According to the 2025 National Police Satisfaction Survey conducted by the Institute for Development, Research, and Alternatives (IDRA) in partnership with the Swedish government “Strengthening Community Policing in Albania” program, Albanians’ perception of the police was as follows:

- Public Safety: 82% of respondents reported feeling “safe” or “very safe” when walking alone in their neighborhood after dark.
- Property Crime Concerns: 69% of respondents reported rarely worrying about home burglaries.
- Police Performance Rating: 65% of respondents rated the State Police as performing “good” or “very good,” while 8% rated them as “poor.”
- Treatment by Police: 67% of respondents believe police often or very often treat citizens with respect, while approximately one-third feel that respect is rarely shown.

The 2025 survey provides valuable insights into the public's perception of the Albanian State Police, indicating progress in safety and government performance, while also identifying areas for further improvement in police-citizen interactions.

=== Recent developments ===
From 2014 to 2016, the Albanian State Police conducted several operations in criminally active regions, such as Lazarat, to restore public confidence and encourage support for law enforcement actions. In June 2014, approximately 800 police officers raided Lazarat, a village notorious for large-scale cannabis cultivation, seizing over 10 tonnes of marijuana.
During this period, body cameras became an integral tool for the police, extensively used in drug busts and high-profile operations. In February 2016, body cameras were installed on police uniforms to improve police behavior and deter bribery. However, the initiative to use body cameras began to decline due to high operating and maintenance costs, as well as time constraints, ultimately leading to their discontinuation for field policemen.
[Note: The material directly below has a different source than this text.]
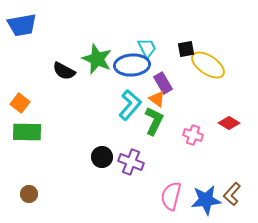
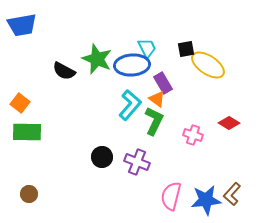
purple cross: moved 6 px right
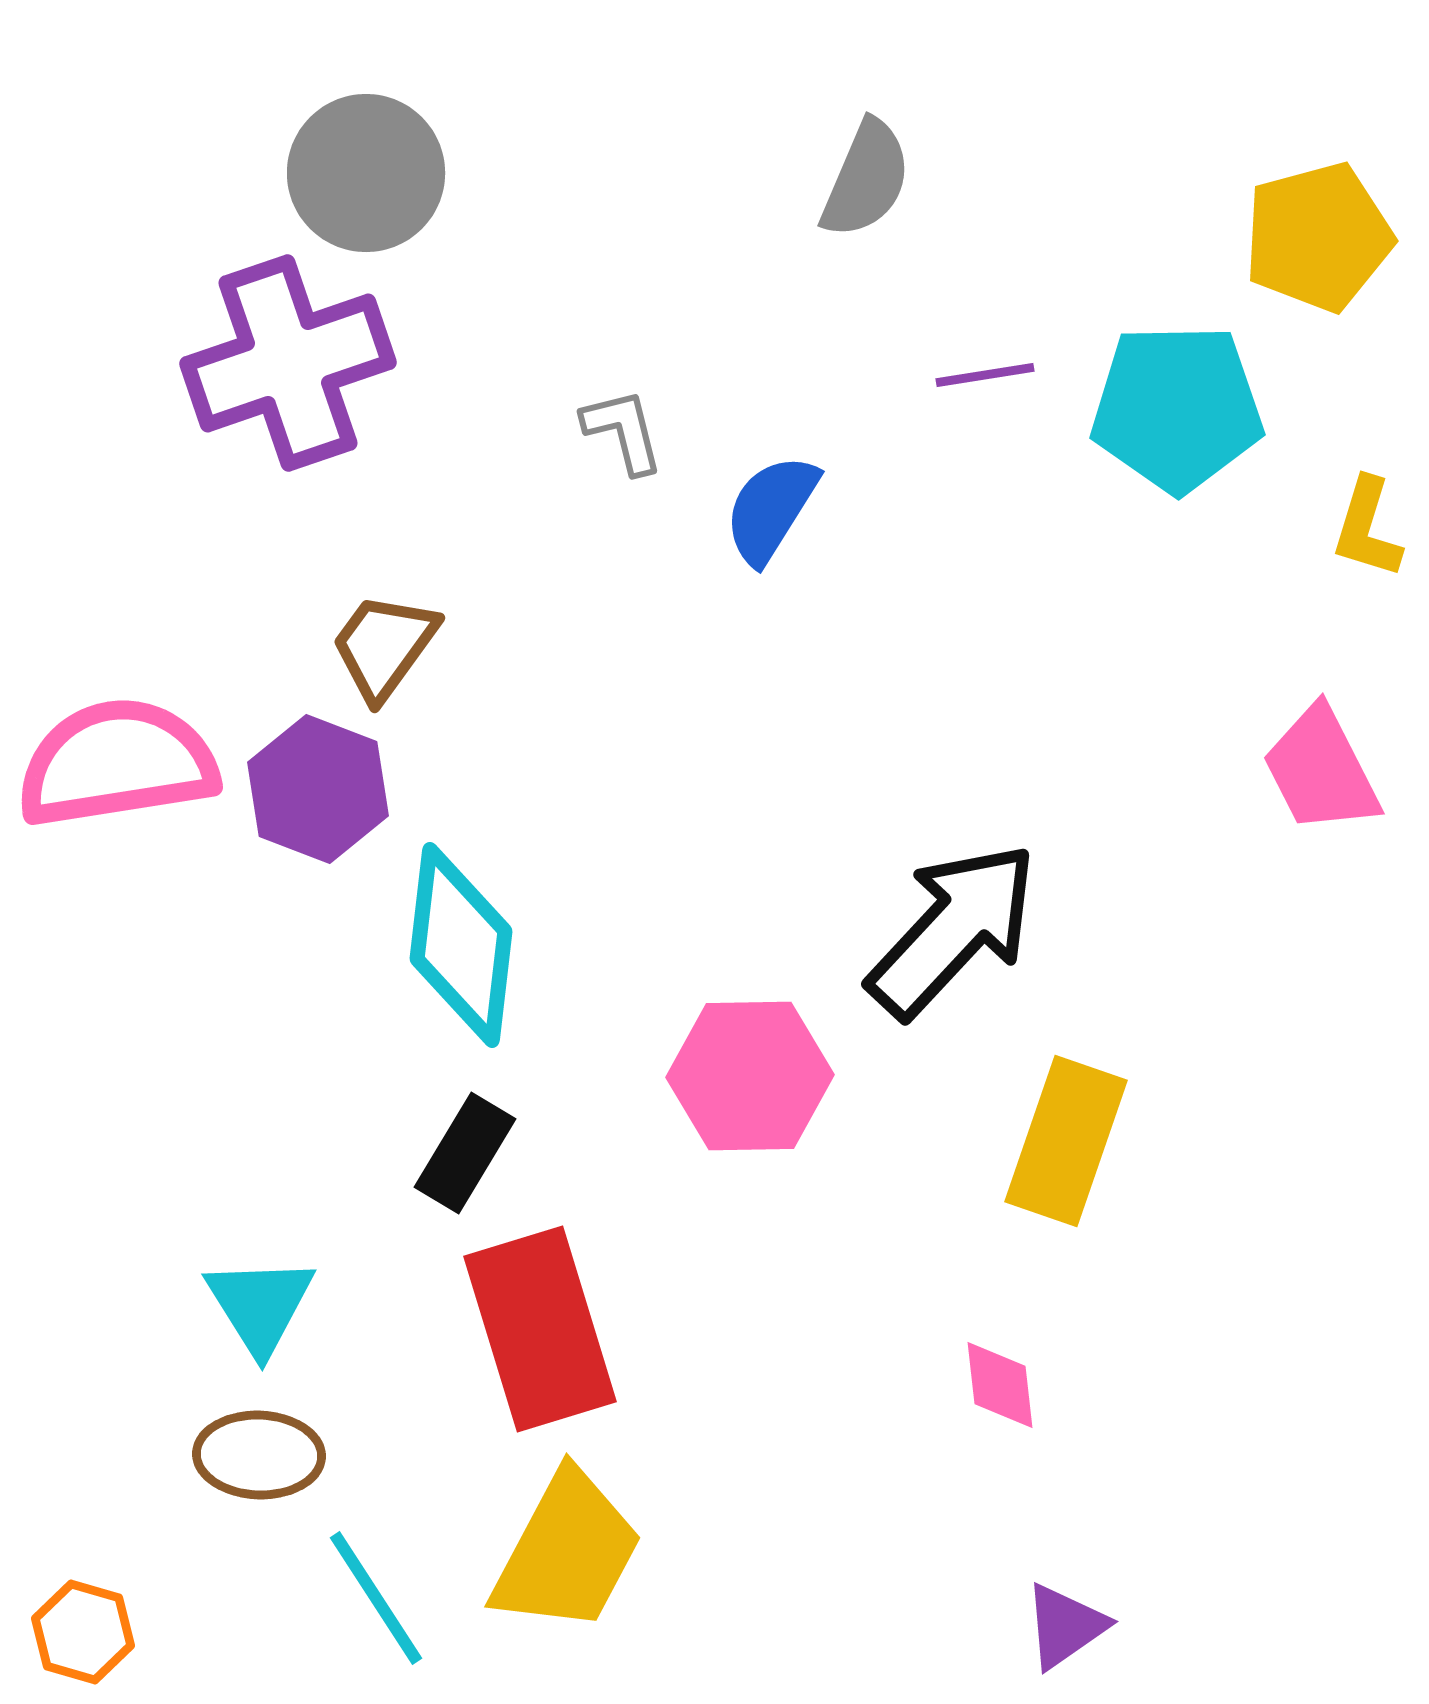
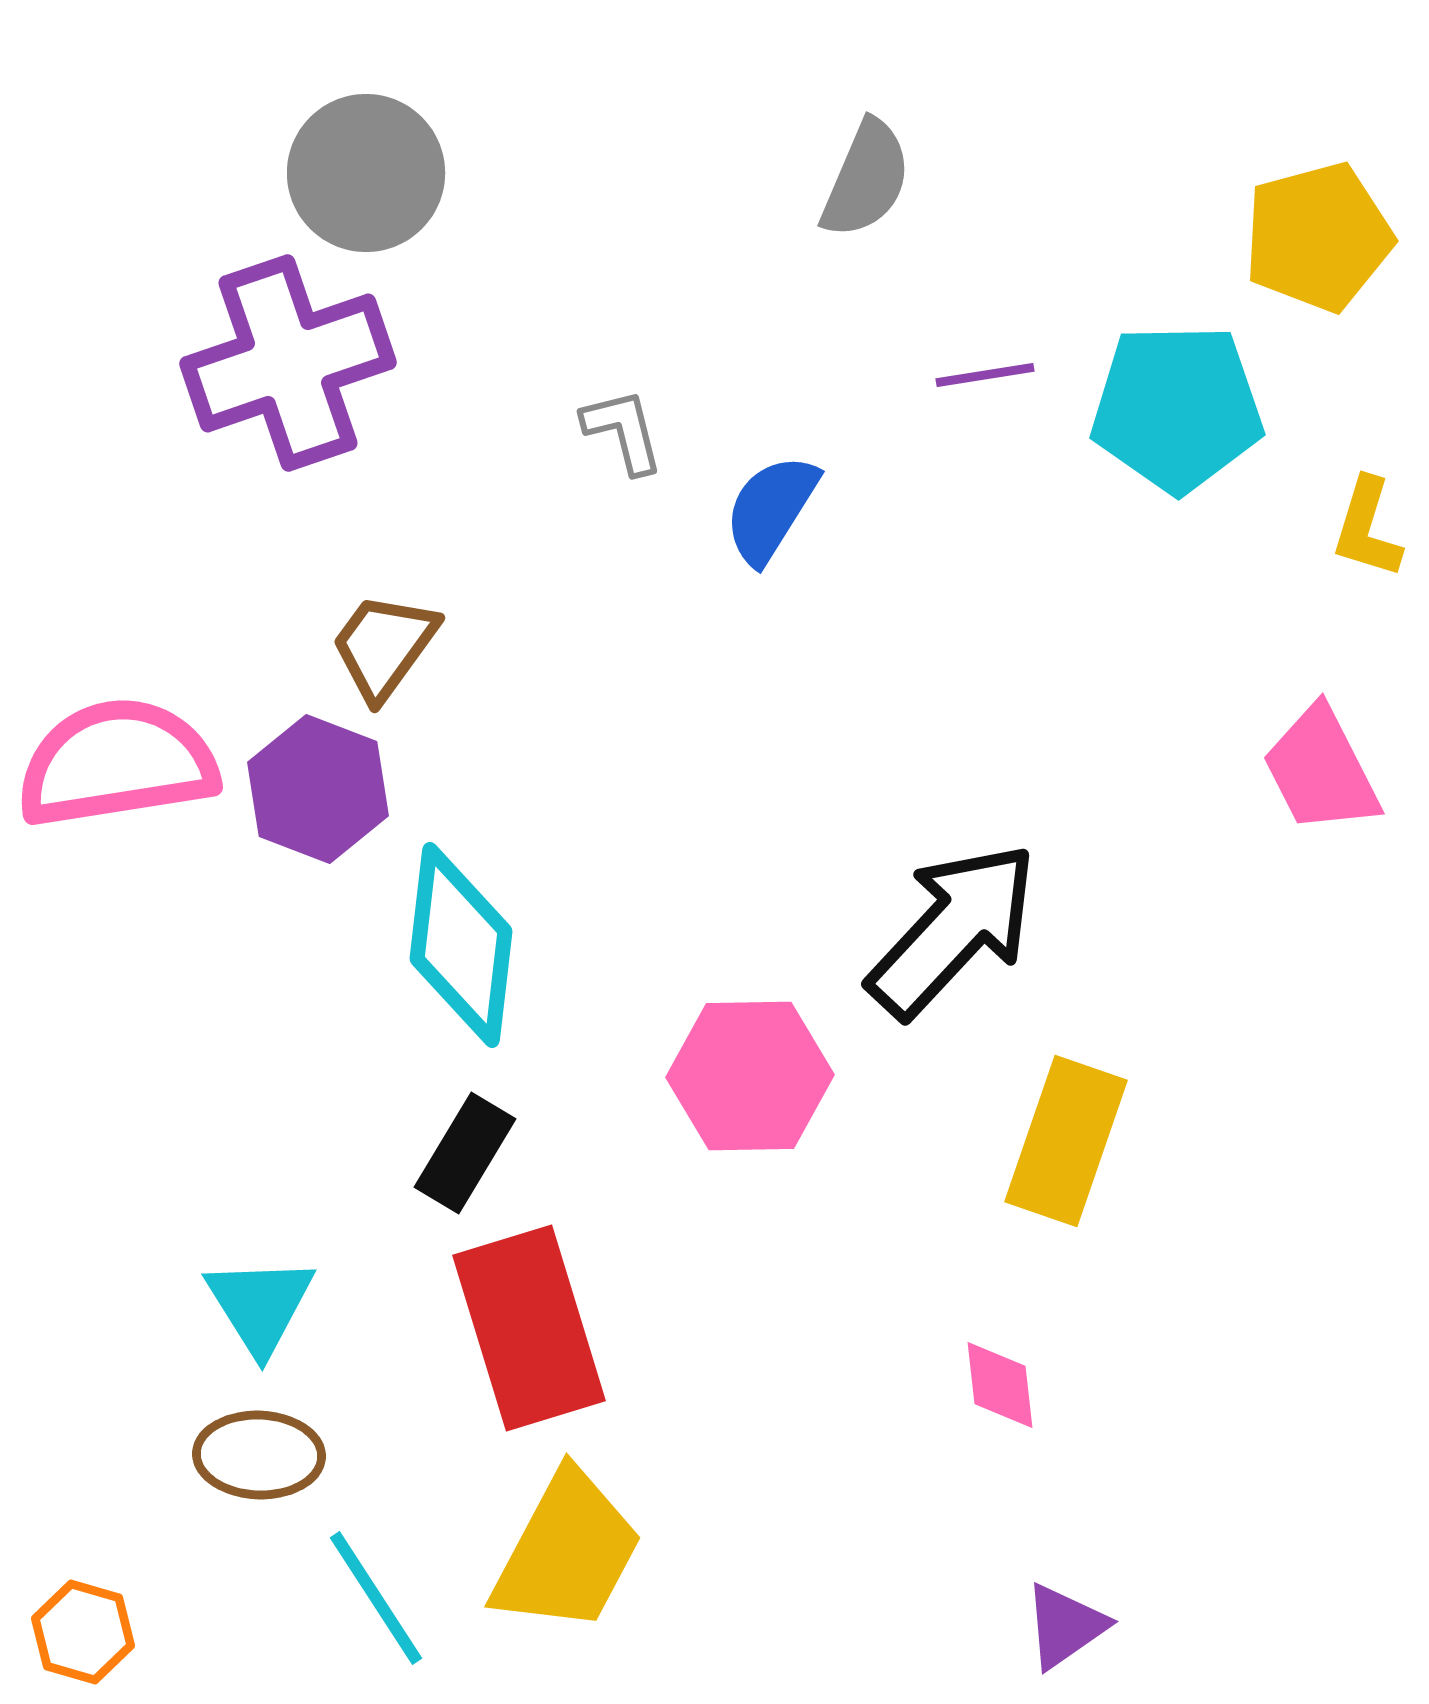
red rectangle: moved 11 px left, 1 px up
In response to ongoing challenges, the Ministry of Interior introduced the Public Order Strategy 2015–2020, accompanied by the Action Plan 2015–2017. This comprehensive strategy aimed to modernize the Albanian State Police and align it with European Union standards. Key objectives included enhancing transparency and accountability, improving infrastructure, integrating advanced technologies into police operations, and building partnerships between the police and the public through community policing initiatives.
The 2020s marked significant advancements in the operations of the Albanian State Police, particularly in tourism management. Between 2022 and 2024, the Border & Migration Department, especially the Border & Migration Police Team stationed at Tirana International Airport, effectively managed a yearly influx of 7 to 12 million passengers entering the country. This accomplishment highlighted the department's efficiency and contribution to Albania's growing tourism sector.

As part of the draft law, there are plans to integrate artificial intelligence into police operations: installing intelligent camera systems across about 20 cities and along the coastline, aiming for continuous territorial control 24/7. Also changes are proposed to how police leadership is appointed—more transparency and oversight (e.g. police chiefs selected via council rather than only by a general director).
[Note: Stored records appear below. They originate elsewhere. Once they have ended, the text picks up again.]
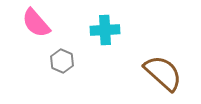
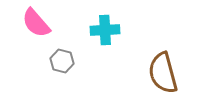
gray hexagon: rotated 10 degrees counterclockwise
brown semicircle: rotated 147 degrees counterclockwise
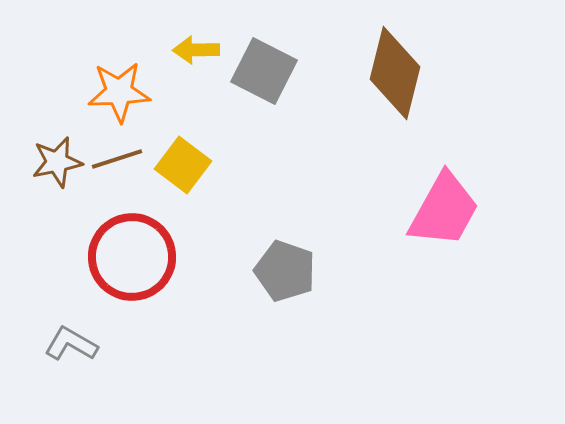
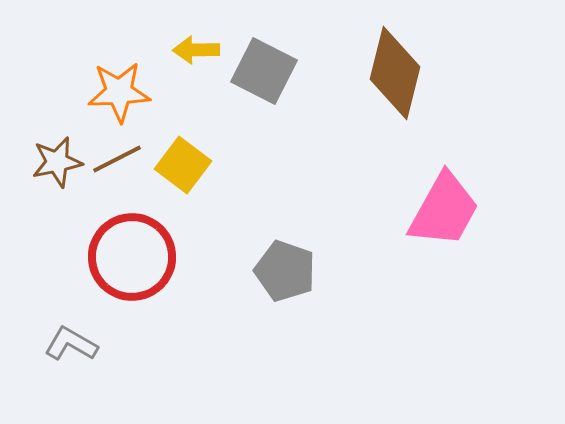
brown line: rotated 9 degrees counterclockwise
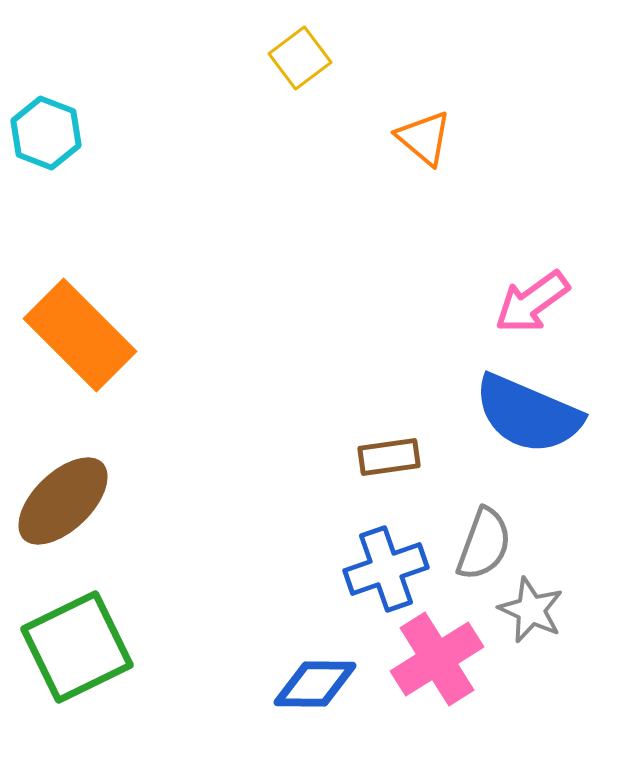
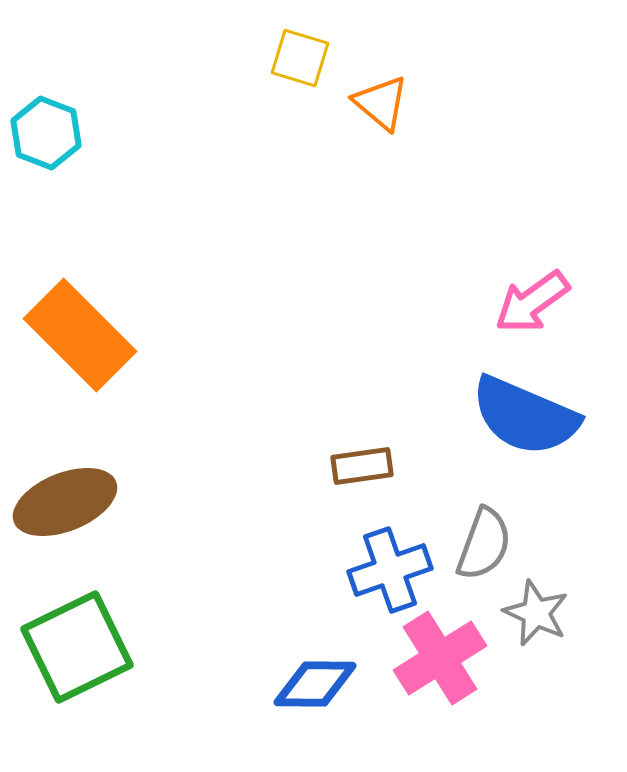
yellow square: rotated 36 degrees counterclockwise
orange triangle: moved 43 px left, 35 px up
blue semicircle: moved 3 px left, 2 px down
brown rectangle: moved 27 px left, 9 px down
brown ellipse: moved 2 px right, 1 px down; rotated 22 degrees clockwise
blue cross: moved 4 px right, 1 px down
gray star: moved 5 px right, 3 px down
pink cross: moved 3 px right, 1 px up
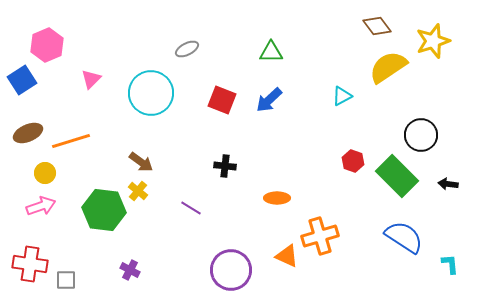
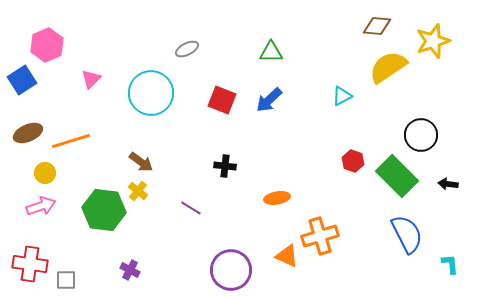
brown diamond: rotated 48 degrees counterclockwise
orange ellipse: rotated 10 degrees counterclockwise
blue semicircle: moved 3 px right, 3 px up; rotated 30 degrees clockwise
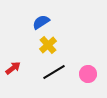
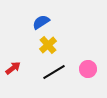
pink circle: moved 5 px up
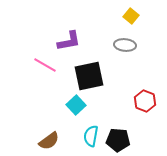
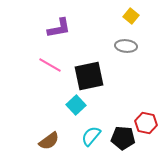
purple L-shape: moved 10 px left, 13 px up
gray ellipse: moved 1 px right, 1 px down
pink line: moved 5 px right
red hexagon: moved 1 px right, 22 px down; rotated 10 degrees counterclockwise
cyan semicircle: rotated 30 degrees clockwise
black pentagon: moved 5 px right, 2 px up
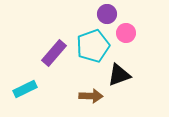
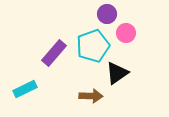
black triangle: moved 2 px left, 2 px up; rotated 15 degrees counterclockwise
About regular operations, for example in January 2025 saw 121 operations, 19 international, large seizures (drugs, firearms). Then in May 2025 the State Police carried out 99 operations targeting organized crime; over 600 arrests, and international operations to capture high-risk individuals. Lastly, inn August 2025 there were about 90 police operations with ~664 people arrested for various crimes.

=== Significant arrests since 2020s ===
The arrest of Former President of Albania Ilir Meta in October 2024, who was apprehended by DPFO Operatives on orders from SPAK, in the middle of the street, dragged outside of his vehicle and then escorted back to the police commissariat. He was arrested on allegations of corruption, money laundering, hiding assets / failing to declare property and income. He is a significant political figure, since he is in the opposition.

The arrest of Former Prime Minister of Albania and opposition leader Sali Berisha in December 2023, on orders from SPAK, put on house arrest after Parliament of Albania removed his immunity, on charges for passive corruption and abuse of office related to helping his son-in-law in a privatization deal in Tirana. In November 2024, he was released from house arrest, though SPAK appealed. Berisha denies the charges, calling them politically motivated.

The arrest of Former Environment Minister Lefter Koka in December 2021, accused of abuse of office, corruption, money laundering in connection with a concession contract for an incinerator in Elbasan; accused of accepting bribes up to €3.7 million.

The arrest of Former Mayor of Tirana Erion Veliaj in February 2025, on orders from SPAK, apprehended by the State Police at his residence. He faces charges of passive corruption, money laundering, and concealment of assets, linked to the controversial Tirana incinerator project. Veliaj remains in custody while his legal team appeals, and Deputy Mayor Anuela Ristani serves as acting mayor.

The arrest of Former Mayor of Himara Fredi Beleris in March 2024, on orders from SPAK, he was sentenced to two years in prison for vote-buying during the 2023 mayoral election.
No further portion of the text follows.